Required action >> If a line in the records contains the string "Professional", show that line.

____________

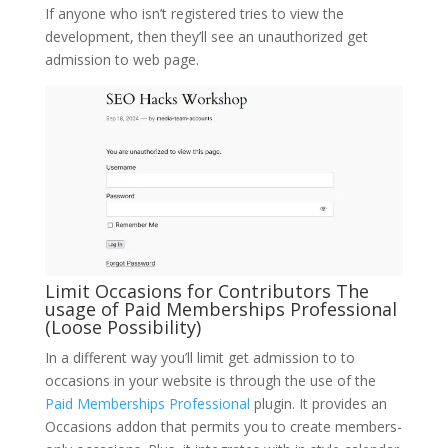
If anyone who isn’t registered tries to view the
development, then they’ll see an unauthorized get
admission to web page.
Limit Occasions for Contributors The
usage of Paid Memberships Professional
(Loose Possibility)
In a different way you’ll limit get admission to to
occasions in your website is through the use of the
Paid Memberships Professional
plugin. It provides an
Occasions addon that permits you to create members-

____________

Response to the exercise >>
usage of Paid Memberships Professional
Paid Memberships Professional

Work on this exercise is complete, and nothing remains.